[Collected data]
-*-

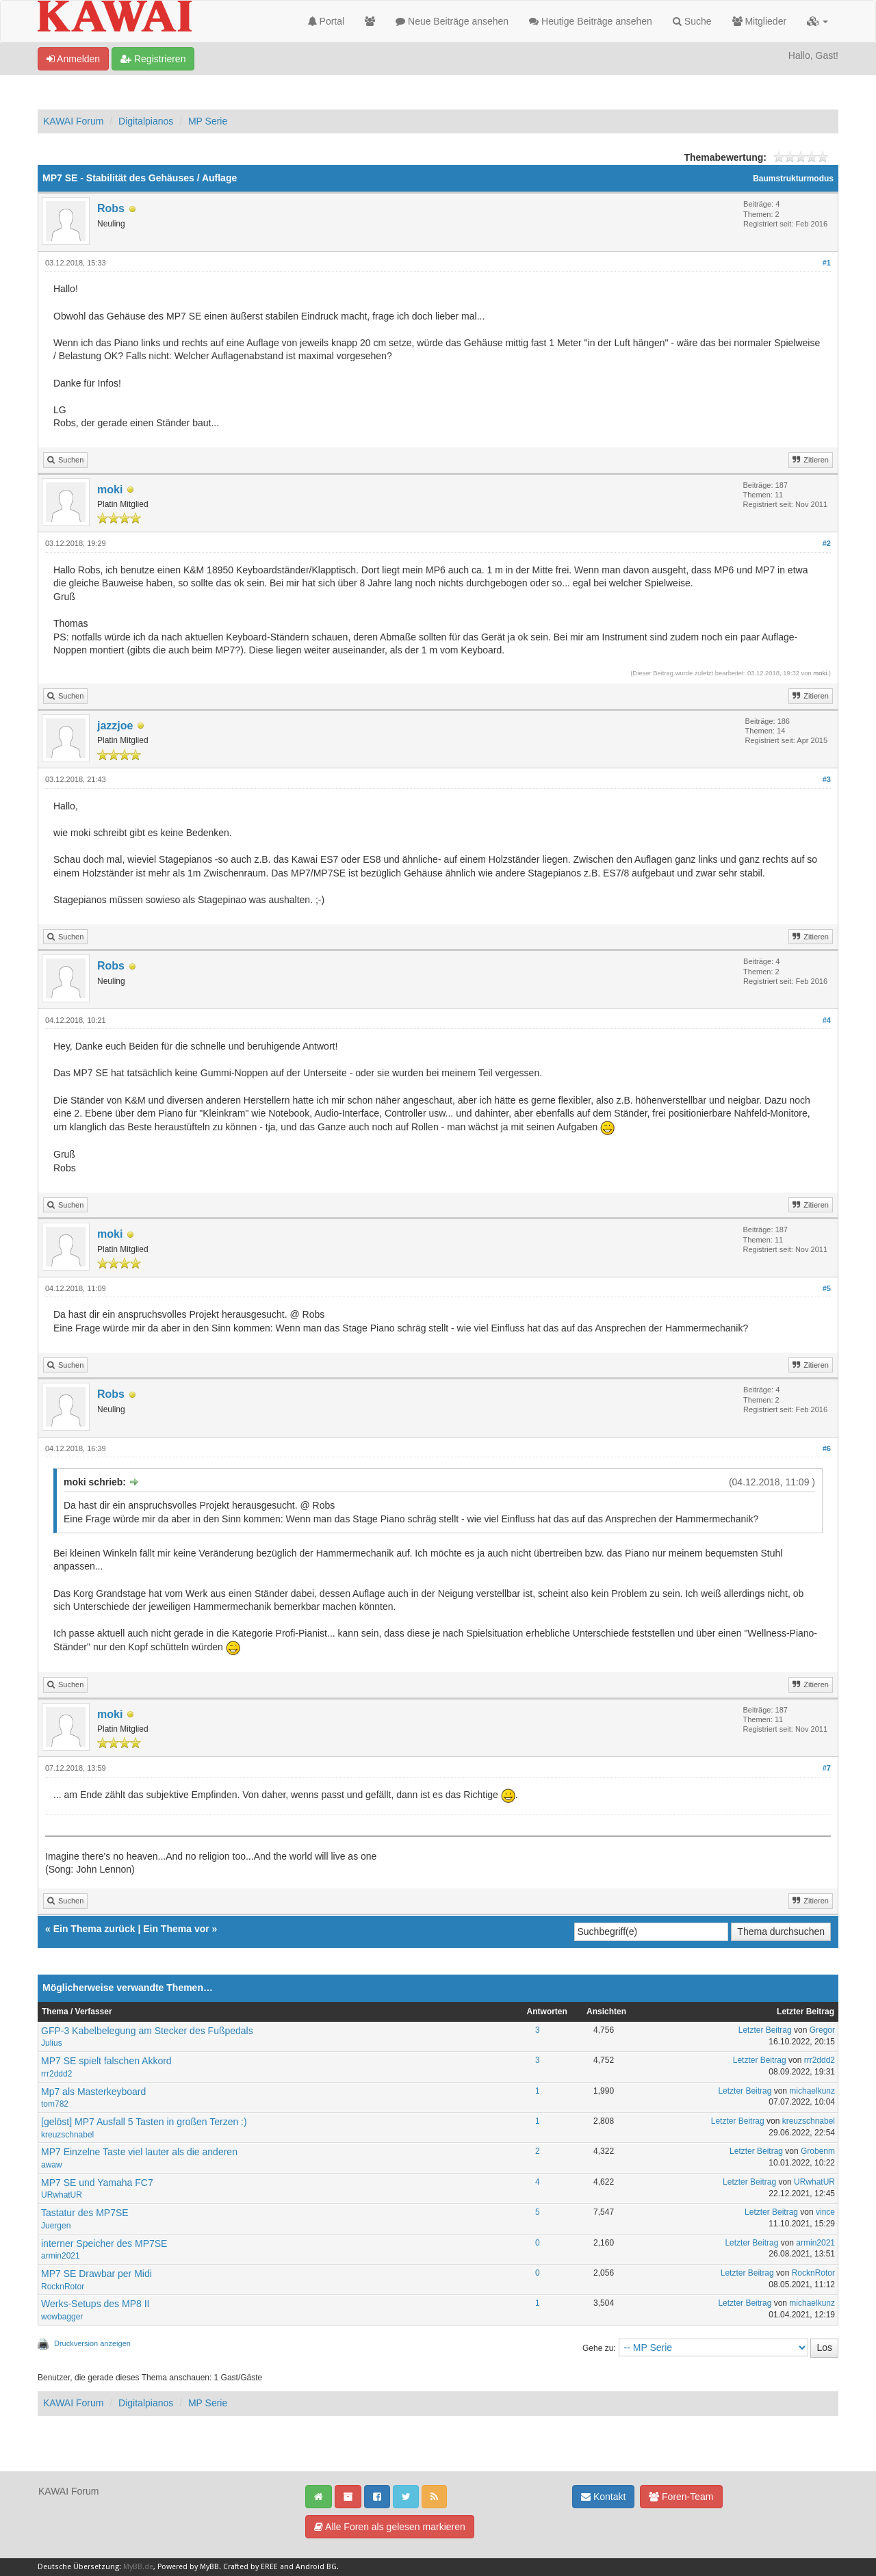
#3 (827, 779)
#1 (827, 263)
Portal (326, 21)
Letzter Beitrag (765, 2030)
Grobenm (818, 2151)
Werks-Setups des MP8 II (95, 2303)
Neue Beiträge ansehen (452, 21)
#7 (827, 1768)
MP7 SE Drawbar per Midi (96, 2273)
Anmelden (73, 58)
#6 (827, 1448)
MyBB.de (138, 2566)
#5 (827, 1288)
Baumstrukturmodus (793, 178)
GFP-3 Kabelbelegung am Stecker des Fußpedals (147, 2030)
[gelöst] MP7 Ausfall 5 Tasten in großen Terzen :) (144, 2121)
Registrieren (152, 58)
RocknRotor (62, 2286)
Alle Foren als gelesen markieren (389, 2526)
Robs (111, 208)
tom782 (54, 2104)
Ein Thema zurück (94, 1928)
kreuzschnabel (67, 2134)
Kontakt (603, 2496)
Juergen (55, 2225)
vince (825, 2212)
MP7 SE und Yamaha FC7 (97, 2182)
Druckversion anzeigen (92, 2343)
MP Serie (207, 121)
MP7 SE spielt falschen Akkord (106, 2060)
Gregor (822, 2030)
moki (110, 489)
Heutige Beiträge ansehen (590, 21)
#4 (827, 1020)
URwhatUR (61, 2195)
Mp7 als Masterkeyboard (93, 2091)
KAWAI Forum (73, 121)
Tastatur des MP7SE (85, 2212)
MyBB (209, 2566)
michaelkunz (812, 2091)
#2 (827, 543)
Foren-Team (681, 2496)
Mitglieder (759, 21)
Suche (692, 21)
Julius (51, 2043)
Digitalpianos (145, 121)
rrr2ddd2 (56, 2074)
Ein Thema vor (176, 1928)
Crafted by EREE (250, 2566)
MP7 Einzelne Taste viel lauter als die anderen (139, 2151)
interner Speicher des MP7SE (104, 2243)
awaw (51, 2165)
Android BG (316, 2566)
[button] (817, 21)
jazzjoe (115, 725)
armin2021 (60, 2256)
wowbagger (62, 2316)
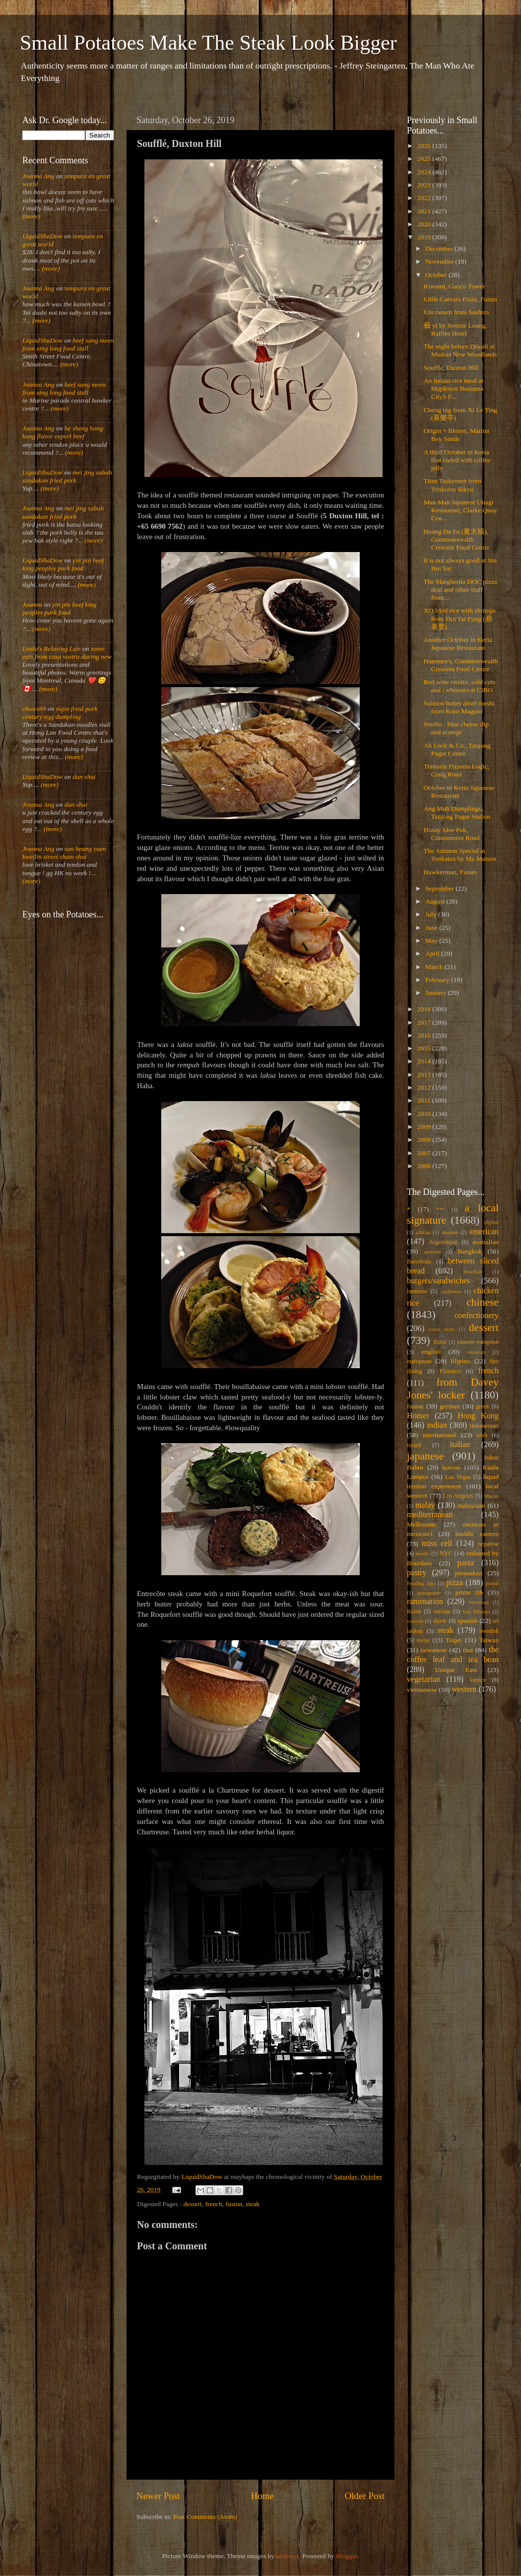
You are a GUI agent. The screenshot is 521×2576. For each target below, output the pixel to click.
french (213, 2204)
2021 (424, 211)
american (484, 1231)
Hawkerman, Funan (450, 872)
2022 (424, 198)
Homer (418, 1415)
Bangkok (469, 1251)
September (440, 888)
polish (492, 1583)
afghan (491, 1222)
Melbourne (421, 1524)
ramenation (425, 1601)
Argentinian (443, 1242)
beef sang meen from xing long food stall (68, 344)
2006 (424, 1166)
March (435, 967)
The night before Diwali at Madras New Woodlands (460, 350)
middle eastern (477, 1533)
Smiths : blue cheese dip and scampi (456, 728)
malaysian (471, 1505)
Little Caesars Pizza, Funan (460, 299)
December (440, 248)
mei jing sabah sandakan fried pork (67, 476)
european (419, 1361)
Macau (491, 1496)
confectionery (477, 1315)
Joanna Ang (38, 176)
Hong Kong (478, 1415)
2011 (424, 1100)
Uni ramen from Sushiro (456, 312)
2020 (424, 224)
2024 (424, 172)
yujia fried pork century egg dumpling (60, 712)
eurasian (476, 1352)
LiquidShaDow (42, 236)
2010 (424, 1113)
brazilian (472, 1271)
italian (460, 1444)
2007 (424, 1153)
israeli (414, 1445)
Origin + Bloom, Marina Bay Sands (456, 434)
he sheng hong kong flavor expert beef (62, 432)
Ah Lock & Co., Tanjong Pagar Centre (457, 749)
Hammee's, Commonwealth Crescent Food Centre (461, 665)
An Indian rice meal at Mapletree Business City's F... (454, 388)
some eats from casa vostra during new (67, 652)
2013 (424, 1074)
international (439, 1435)
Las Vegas (458, 1476)
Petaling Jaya (421, 1583)
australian (486, 1242)
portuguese (429, 1593)
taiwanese (433, 1650)
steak (253, 2204)
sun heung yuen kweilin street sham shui (64, 852)
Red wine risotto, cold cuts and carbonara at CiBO (459, 686)
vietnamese (422, 1689)
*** (440, 1209)
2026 (424, 145)
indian (437, 1425)
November (440, 261)
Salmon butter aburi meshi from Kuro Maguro (459, 707)
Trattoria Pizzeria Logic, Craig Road (456, 770)
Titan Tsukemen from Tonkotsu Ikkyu (452, 484)
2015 (424, 1048)
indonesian (484, 1425)
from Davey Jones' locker (453, 1388)
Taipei (454, 1640)
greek (482, 1406)
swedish (489, 1630)
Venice (478, 1679)
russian (441, 1611)
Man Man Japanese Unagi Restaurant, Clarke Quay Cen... (460, 510)
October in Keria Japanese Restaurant (459, 791)
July (431, 914)
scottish (415, 1621)
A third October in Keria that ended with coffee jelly (457, 460)
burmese (417, 1291)
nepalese (488, 1543)
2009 (424, 1126)
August (435, 901)
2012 (424, 1087)
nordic (423, 1553)
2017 (424, 1022)
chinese (482, 1302)
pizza (454, 1582)
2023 (424, 185)
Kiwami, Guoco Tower (454, 286)
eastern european (478, 1341)
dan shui (83, 776)
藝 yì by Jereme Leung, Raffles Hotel (455, 329)
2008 (424, 1139)
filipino (460, 1361)
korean (451, 1467)
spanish (467, 1620)
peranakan (468, 1573)
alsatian (450, 1232)
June (432, 927)
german (449, 1406)
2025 (424, 158)
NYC (446, 1553)
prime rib (469, 1592)
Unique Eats (456, 1669)
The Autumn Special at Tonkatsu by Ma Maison (460, 854)
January (436, 992)
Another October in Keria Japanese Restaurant (458, 643)
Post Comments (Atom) (205, 2516)
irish (482, 1435)
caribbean (451, 1291)
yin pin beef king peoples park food (63, 564)
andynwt (287, 2556)
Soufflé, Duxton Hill (451, 367)
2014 (424, 1061)
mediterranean (430, 1514)
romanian (479, 1602)
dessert (192, 2204)
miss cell (437, 1543)
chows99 (34, 708)
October (437, 274)
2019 (424, 237)
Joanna (32, 604)
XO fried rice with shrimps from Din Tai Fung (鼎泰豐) (460, 618)
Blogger (346, 2556)
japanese (425, 1456)
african (423, 1232)
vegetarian (423, 1679)
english (431, 1351)
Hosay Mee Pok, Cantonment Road (452, 833)
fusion (234, 2204)
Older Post (365, 2496)
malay (425, 1505)
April (433, 953)
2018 (424, 1009)
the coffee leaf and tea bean (453, 1654)
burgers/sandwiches (438, 1280)
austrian (432, 1251)
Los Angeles (458, 1495)
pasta (465, 1562)
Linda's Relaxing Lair (51, 648)
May (432, 940)
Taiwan (489, 1640)
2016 (424, 1035)
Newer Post (158, 2496)
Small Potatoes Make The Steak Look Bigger (208, 42)
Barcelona (419, 1261)
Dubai (440, 1342)
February (438, 979)
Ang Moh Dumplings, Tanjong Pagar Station (457, 812)
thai (468, 1650)
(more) (31, 216)
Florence (450, 1371)
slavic (440, 1620)
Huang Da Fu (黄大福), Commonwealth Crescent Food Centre (457, 539)
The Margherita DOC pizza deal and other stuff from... (460, 589)
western (464, 1689)
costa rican (442, 1329)
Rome (414, 1611)
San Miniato (476, 1611)
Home (262, 2496)
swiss (423, 1640)
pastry (417, 1572)
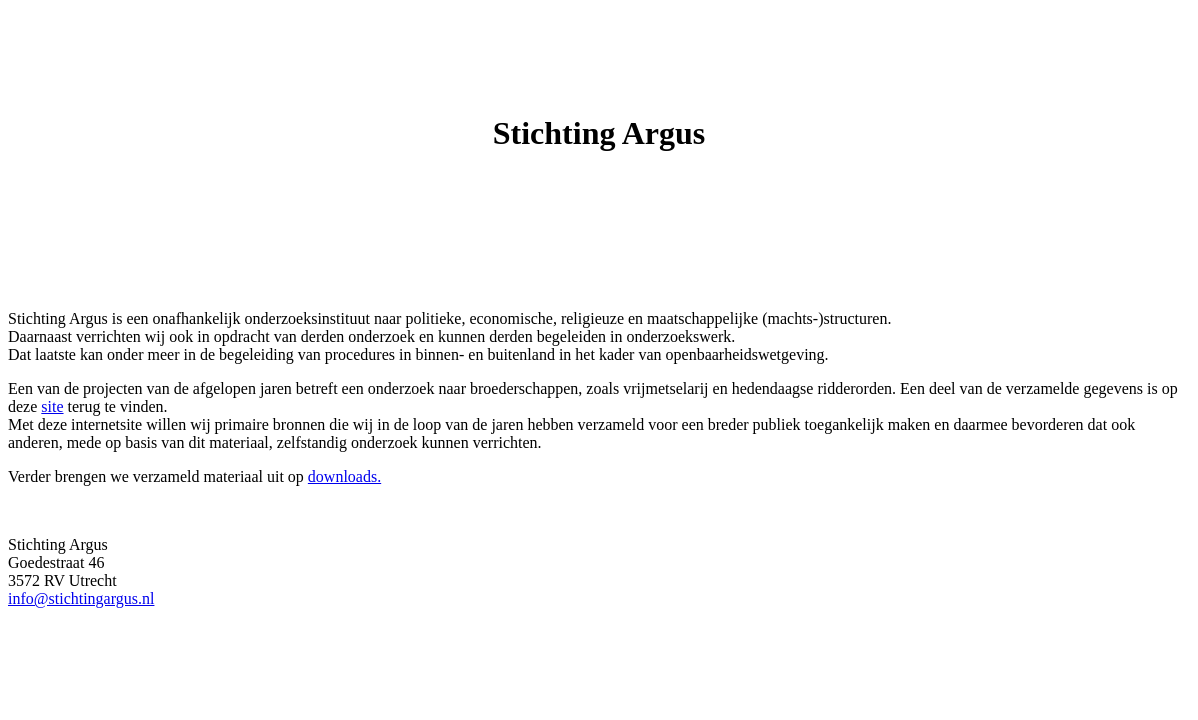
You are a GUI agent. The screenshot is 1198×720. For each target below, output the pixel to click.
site (52, 406)
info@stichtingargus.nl (81, 598)
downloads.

-*-

▶ **Task details**
Gather each line in the data that holds the string "shui".

▶ **Solved problem**
sun heung yuen kweilin street sham shui (64, 852)
dan shui (83, 776)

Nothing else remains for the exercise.